そんなふうに葵をいびりたおしていると……
「あ、やっべ、もうこんな時間……そろそろ行くか。」
「え?どこ行くの?」
「バイト。アルバイトだ。親から仕送りもらって無いからな。ほぼ毎日バイトて埋まってんだ。
いわゆる、フリーターってやつだがな。」
「あ、私も……」
「憑いてくんな。仕事の邪魔だ。……ここにいろ。」
最後の一言は不満だったが、仕方ない。あのまま成仏しきれず悪霊になられたら最悪だからな。

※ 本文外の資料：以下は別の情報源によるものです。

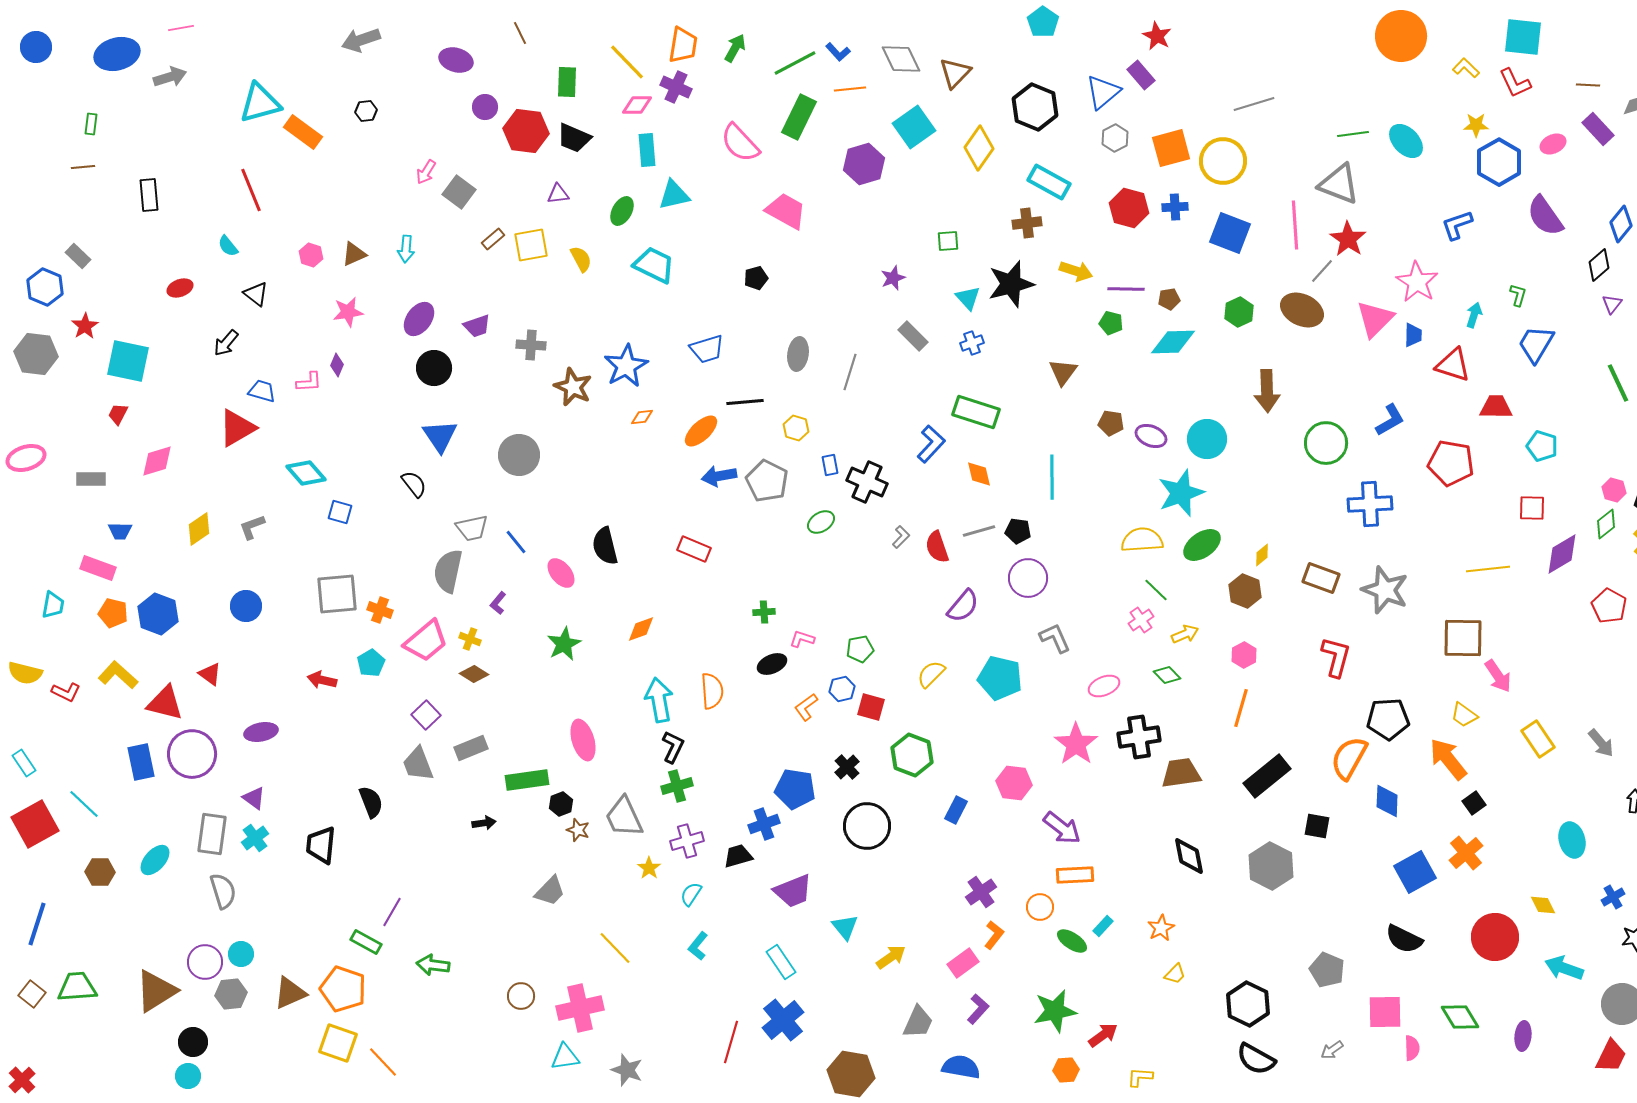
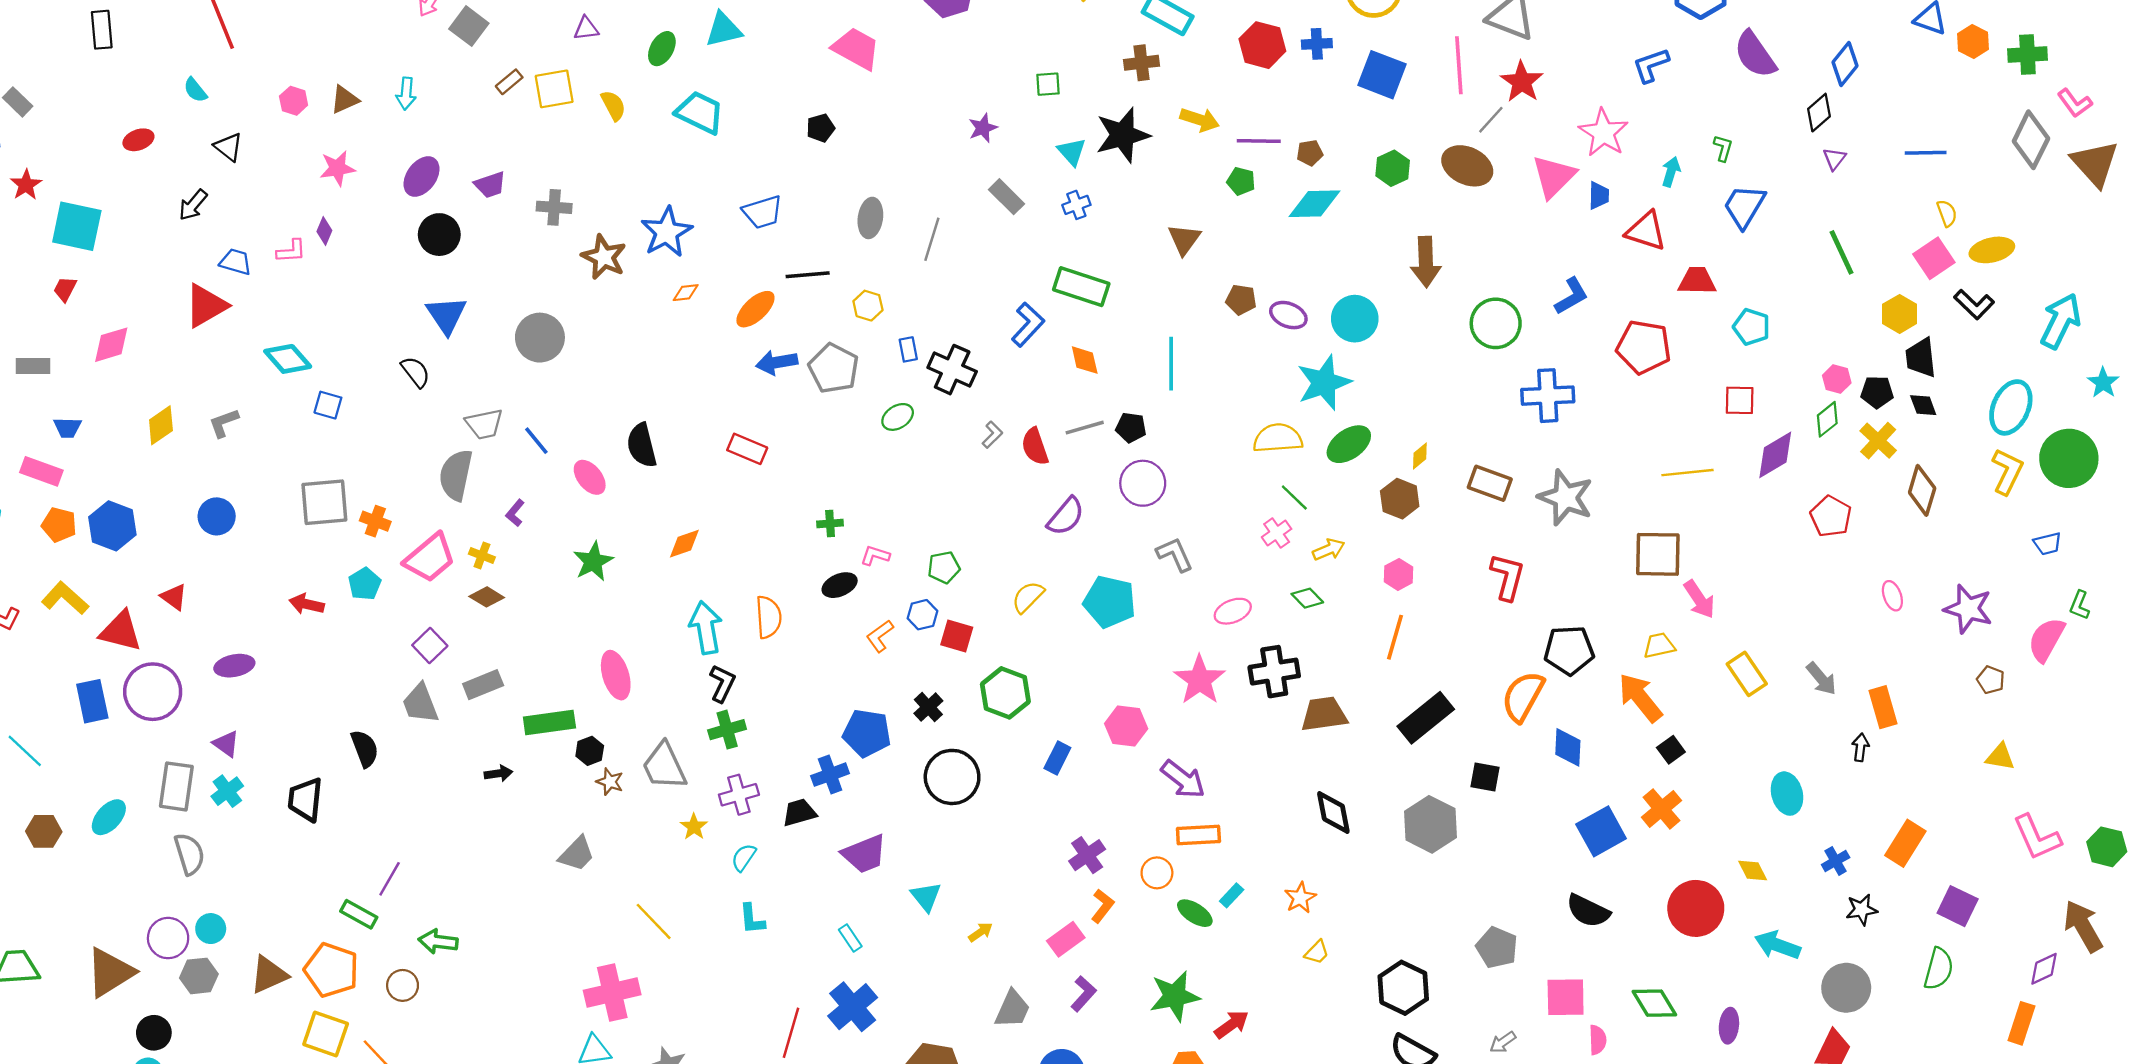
yellow trapezoid: (1464, 715) -> (1659, 645), turned 132
cyan L-shape: (698, 946) -> (752, 919), turned -44
yellow arrow: (891, 957) -> (980, 932), size x0.7
cyan rectangle: (781, 962) -> (850, 938), size x0.7
brown circle: (521, 996) -> (403, 985), moved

半泣きの葵を置いて、外へ出る。ちょうど桜が咲き終わる季節。寒くもなく、暑くもない、
暖かいと言える気候だ。これぐらいが一番いい。
バイト先のレストラン、『Fan』へは、スクーターで15分ほどにある。雰囲気も明るくて、
働くにも苦にならないところだ。ただ、ここの店長の趣味でやっているため、店はかなり狭く、客も少ない。
店員も俺と店長と、あと一人だけだ。
「ちぃーっす。」
いつもの挨拶を済まし、ロッカールームへ。店長は大抵厨房に籠っているため、滅多に顔を見ない。
……いいのか?それで。
そして、もう一人の店員が……
「やーん!晴也ぁ!」
勢いよく抱き付いてきた……
「セレナ……」
相沢セレナ……クォーターなため、外人のような名前らしい。そのため、日本人と比べると
ずば抜けて美人だ…そんなセレナは…………俺の恋人…らしい。
消えた記憶の時に、俺の方から告白した…らしい。実はそれも全く覚えてないのだった。